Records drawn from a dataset
──────────

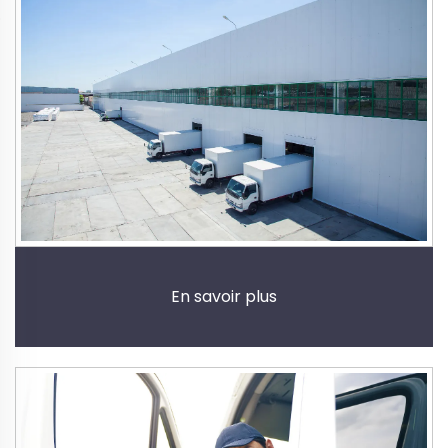
En savoir plus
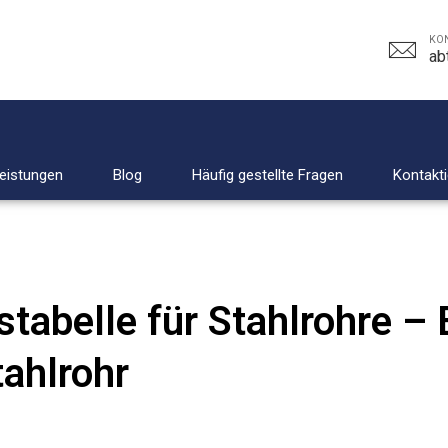
KON
ab
leistungen
Blog
Häufig gestellte Fragen
Kontakti
tabelle für Stahlrohre – 
ahlrohr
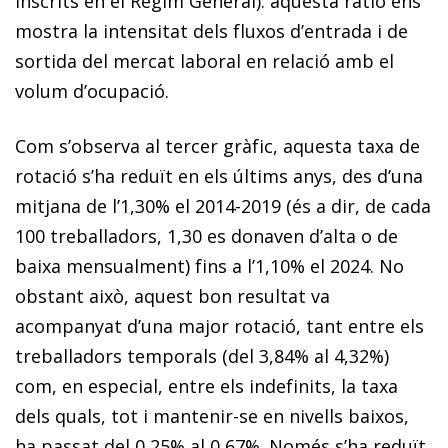
inscrits en el Règim General): aquesta ràtio ens
mostra la intensitat dels fluxos d’entrada i de
sortida del mercat laboral en relació amb el
volum d’ocupació.
Com s’observa al tercer gràfic, aquesta taxa de
rotació s’ha reduït en els últims anys, des d’una
mitjana de l’1,30% el 2014-2019 (és a dir, de cada
100 treballadors, 1,30 es donaven d’alta o de
baixa mensualment) fins a l’1,10% el 2024. No
obstant això, aquest bon resultat va
acompanyat d’una major rotació, tant entre els
treballadors temporals (del 3,84% al 4,32%)
com, en especial, entre els indefinits, la taxa
dels quals, tot i mantenir-se en nivells baixos,
ha passat del 0,25% al 0,67%. Només s’ha reduït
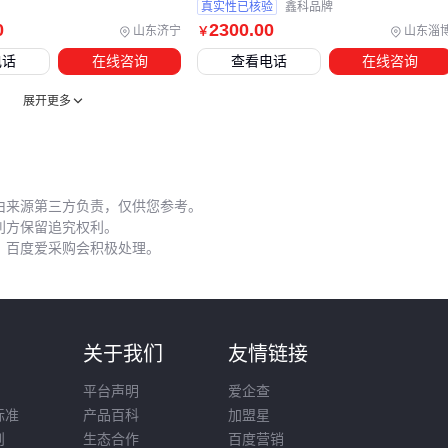
真实性已核验
鑫科品牌
这个环节最容易出现货到不能用的情况，三个高频问题要注
0
2300
.00
山东济宁
山东淄
￥
意：
电话
在线咨询
查看电话
在线咨询
水分控制
：雨季运输必须用防潮
包装机
密封，潮湿结块的
展开更多
粉体可能损失50%效用
交叉污染
：装载过化工原料的车辆未彻底清洁，会导致整批
饲料原料报废
粒度变化
：长途运输后粉末易分层，使用前需要重新过筛混
由来源第三方负责，仅供您参考。
合
利方保留追究权利。
，百度爱采购会积极处理。
沿海地区夏季采购时要特别关注霉变指标，曾有客户因仓库漏
雨导致30吨
饲料级牡蛎壳粉
板结。🔍 关键结论：存储条件要
写进合同条款，到货后立即抽检核心指标。
则
关于我们
友情链接
采购牡蛎壳的本质是买钙源和物理特性的组合，从
牡蛎壳颗粒
到超细粉体，不同加工深度对应不同溢价空间。建议先小批
平台声明
爱企查
量测试实际效果，再根据
粉碎机
和
包装机
等配套需求扩大
标准
产品百科
加盟星
则
生态合作
百度营销
采购规模。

──────────

## HOW TO COMPLETE THIS TASK
Only the number should be given: how many lines in the entries above contain the string "dels"?

## ANSWER AREA
2